What you will do
Starting at the top of the entries, restate word for word each line up to and including the one with "This screenshot has".
(Extracted entries Opens)
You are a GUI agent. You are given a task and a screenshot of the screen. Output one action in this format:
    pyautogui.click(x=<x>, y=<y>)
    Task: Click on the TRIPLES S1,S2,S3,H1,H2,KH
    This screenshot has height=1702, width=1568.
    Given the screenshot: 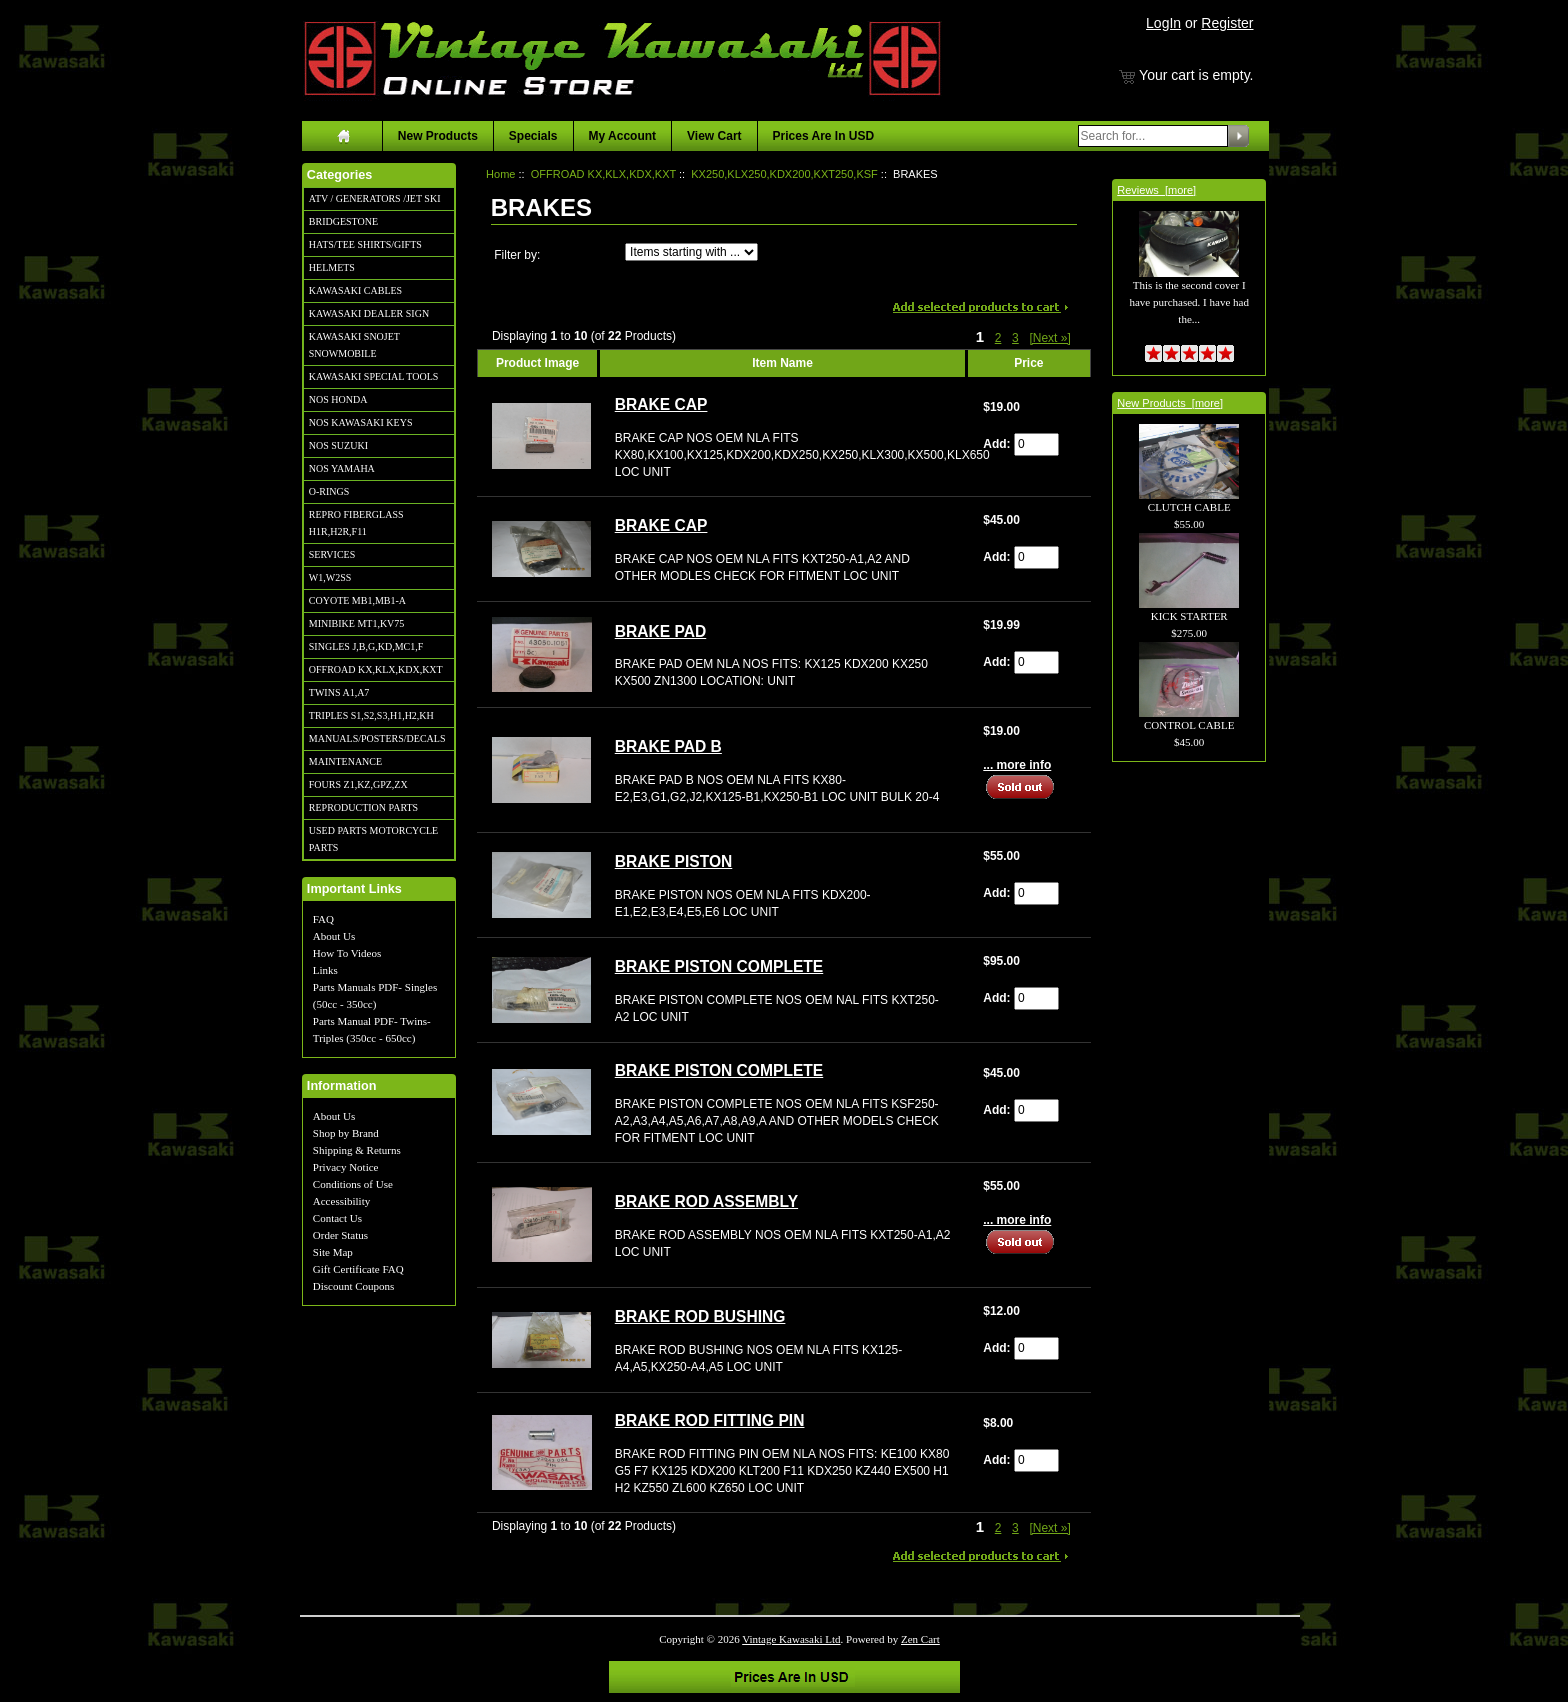 What is the action you would take?
    pyautogui.click(x=371, y=715)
(Extracted entries Closes)
Written response
You are a GUI agent. You are given a task and a screenshot of the screen. Output one action in this format:
    pyautogui.click(x=<x>, y=<y>)
    Task: Click on the TRIPLES S1,S2,S3,H1,H2,KH
    This screenshot has height=1702, width=1568.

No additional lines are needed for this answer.